There are many cases where it is valuable to be able to observe events on the Convex network.
Examples are:
- Peer operators wish to monitor performance of their peer(s) and the service levels they are offering to their clients
- dApp developers looking to observe events in the smart contracts they have deployed
- Traders looking to monitor price movements to inform their trading decisions
- Centralised exchanges monitoring for fraud and other suspicious activity
Different observers can be plugged in to support different use cases. Examples might be:
- Sending events to a Kafka topic where they can subsequently be filtered, processed and analysed by various monitoring tools
- Visualising events in a realtime monitoring tool
The observability model is opt-in from the perspective of peer operators. Peer operators may choose which events they wish to observe, and how they want to consume these on a per-peer basis.
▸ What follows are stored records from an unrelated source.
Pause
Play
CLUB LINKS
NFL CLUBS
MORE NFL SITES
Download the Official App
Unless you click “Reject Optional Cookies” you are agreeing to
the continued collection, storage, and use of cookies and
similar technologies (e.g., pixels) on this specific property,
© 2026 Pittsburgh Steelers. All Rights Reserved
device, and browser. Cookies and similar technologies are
The following topics will be available as observability hooks:
- Client Transactions
Client transactions are transactions that are handled on behalf of a client from a specific peer.
The following events related to client transactions will be available
- Request (when the peer accepts a transaction from a client)
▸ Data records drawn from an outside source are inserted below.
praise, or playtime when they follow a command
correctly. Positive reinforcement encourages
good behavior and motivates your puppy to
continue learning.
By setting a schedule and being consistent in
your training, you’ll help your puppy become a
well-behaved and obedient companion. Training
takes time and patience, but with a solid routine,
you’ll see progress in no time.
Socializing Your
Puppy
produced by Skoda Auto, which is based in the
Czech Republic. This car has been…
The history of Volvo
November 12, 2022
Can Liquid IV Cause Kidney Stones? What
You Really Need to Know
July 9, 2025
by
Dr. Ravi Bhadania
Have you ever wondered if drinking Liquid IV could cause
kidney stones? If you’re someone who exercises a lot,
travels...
- Response (when the peer retuens the result to the client)
The primary key for transactions should be regarded as (Peer Key, Transaction ID, Event type)
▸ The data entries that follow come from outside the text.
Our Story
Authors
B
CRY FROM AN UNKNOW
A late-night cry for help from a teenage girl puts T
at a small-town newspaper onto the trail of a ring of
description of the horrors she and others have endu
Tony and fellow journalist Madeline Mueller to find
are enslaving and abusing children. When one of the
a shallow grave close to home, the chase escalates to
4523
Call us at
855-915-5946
Ordering events are any time a peer recieves an updated ordering, directly or indirectly, from another Peer.
Important fields:
peer
= Peer public keyhash
= Hash of ordering (this can deduplicate identical orderings)cps
= Consensus points (including ordering length)ts
= Timestamp (at which Ordering validated by peer)
Events related to consenus update
Peer status changes are any time a Peer has an update in the global state:
- Peer added
- Peer removed
- Peer stake change
- Peer metadata change
CVM log events are events emitted via the CVM log
instruction.
As this is an application specific log
capability, it is likely that observers will want to filter this event stream for events of particular interest. Examples might be:
- DAO votes
- Token trades
- Auction bids
Peer performance stats detail live performance metrics from a peer. Fields include:
- Thread-based CPU utilisation (time not blocked)
- Internal queue sizes (and total capacity)
- Rates of events per second
Default is to produce one performance record every second during peer operations
Message events are low level peer protocol messages.
Key fields:
- Event type "SND" or "RCV"
- Timestamp
- Remote address / port
- Message type
- Length
The Kafka consumer provides a general purpose observability framework
This Consumer works on the following basis:
- Events are serialised as JSON
- Events are posted to a Kafka queue via Strimzi (over https:)
- There is some buffering at the client side
- Different events are normally routed to different Kafka topics (configurable)
The NOP consumer ignores events, and produces no output.
It has the advantage of near-zero overhead for Peer operators.
The NOP Consumer is the default, unless come other Consumer is specifcied.
It is assumed that the observability service will not usually be directly accessible to end users, e.g. clients using a Convex dApp.
Peer operators may of course choose to make data from their observability service publicly visible, e.g. performance graphs.